* Work required *
The needed output is the run of lines below from the one containing "en Albacete: cancelar deudas" through the one containing "MATBUOT XIZMATI", copied exactly and free of pictures.

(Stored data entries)
◇ ◇ ◇
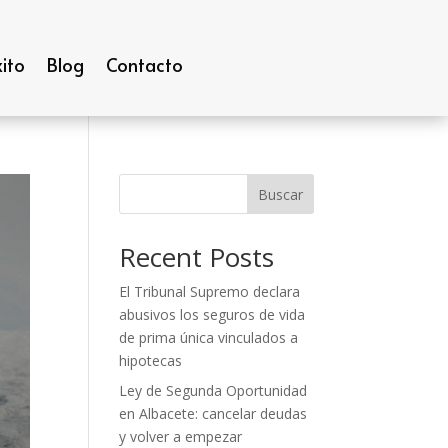
ito
Blog
Contacto
Buscar
Recent Posts
El Tribunal Supremo declara
abusivos los seguros de vida
de prima única vinculados a
hipotecas
Ley de Segunda Oportunidad
en Albacete: cancelar deudas
y volver a empezar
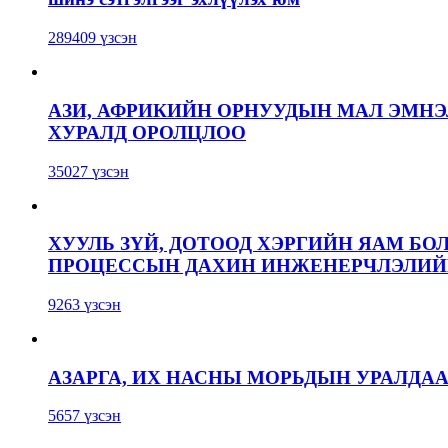
289409 үзсэн
АЗИ, АФРИКИЙН ОРНУУДЫН МАЛ ЭМН
ХУРАЛД ОРОЛЦЛОО
35027 үзсэн
ХУУЛЬ ЗҮЙ, ДОТООД ХЭРГИЙН ЯАМ БО
ПРОЦЕССЫН ДАХИН ИНЖЕНЕРЧЛЭЛИЙН
9263 үзсэн
АЗАРГА, ИХ НАСНЫ МОРЬДЫН УРАЛДА
5657 үзсэн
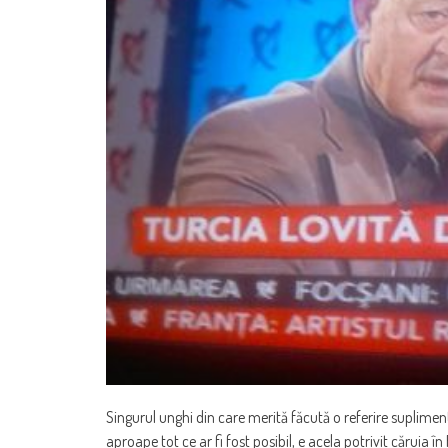
Singurul unghi din care merită făcută o referire suplimen
aproape tot ce ar fi fost posibil, e acela potrivit căruia î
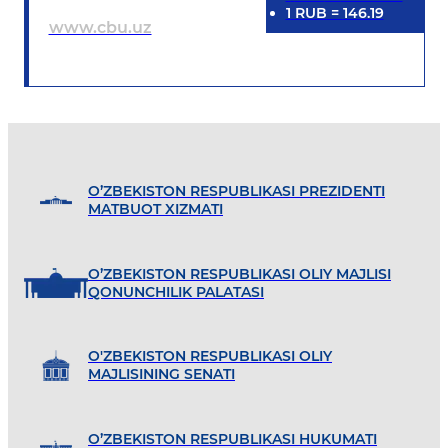
1
RUB
=
146.19
www.cbu.uz
O’ZBEKISTON RESPUBLIKASI PREZIDENTI
MATBUOT XIZMATI
O’ZBEKISTON RESPUBLIKASI OLIY MAJLISI
QONUNCHILIK PALATASI
O'ZBEKISTON RESPUBLIKASI OLIY
MAJLISINING SENATI
O’ZBEKISTON RESPUBLIKASI HUKUMATI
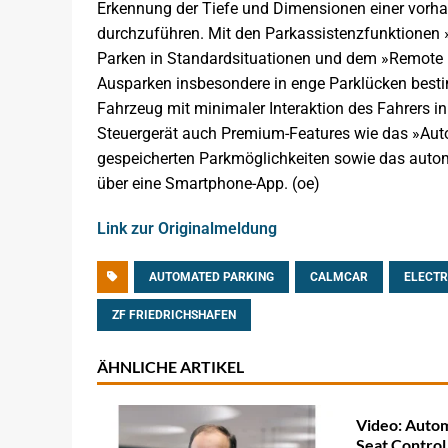
Erkennung der Tiefe und Dimensionen einer vorh
durchzuführen. Mit den Parkassistenzfunktionen 
Parken in Standardsituationen und dem »Remote Pa
Ausparken insbesondere in enge Parklücken besti
Fahrzeug mit minimaler Interaktion des Fahrers i
Steuergerät auch Premium-Features wie das »Aut
gespeicherten Parkmöglichkeiten sowie das autom
über eine Smartphone-App. (oe)
Link zur Originalmeldung
AUTOMATED PARKING
CALMCAR
ELECTR
ZF FRIEDRICHSHAFEN
ÄHNLICHE ARTIKEL
Video: Autom
Seat Control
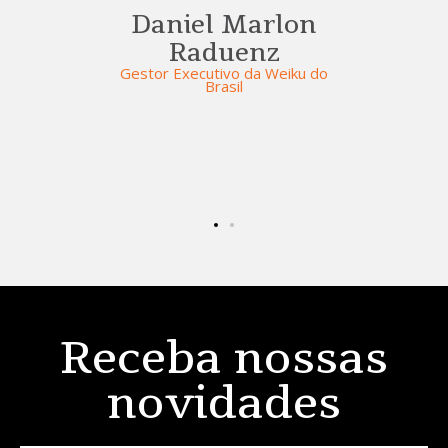
financeira e administ
Daniel Marlon
Uma experiência grati
Raduenz
motivadora e surpree
Gestor Executivo da Weiku do
Brasil
Kellem C
Bertonci
Ingá Seguros
Receba nossas
novidades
◇ ◇ ◇
* Task output *
en Albacete: cancelar deudas
y volver a empezar
289409 үзсэн
АЗИ, АФРИКИЙН ОРНУУДЫН МАЛ ЭМН
ХУРАЛД ОРОЛЦЛОО
35027 үзсэн
ХУУЛЬ ЗҮЙ, ДОТООД ХЭРГИЙН ЯАМ БО
ПРОЦЕССЫН ДАХИН ИНЖЕНЕРЧЛЭЛИЙН
9263 үзсэн
АЗАРГА, ИХ НАСНЫ МОРЬДЫН УРАЛДА
5657 үзсэн
Singurul unghi din care merită făcută o referire suplimen
aproape tot ce ar fi fost posibil, e acela potrivit căruia î
1
RUB
=
146.19
www.cbu.uz
O’ZBEKISTON RESPUBLIKASI PREZIDENTI
MATBUOT XIZMATI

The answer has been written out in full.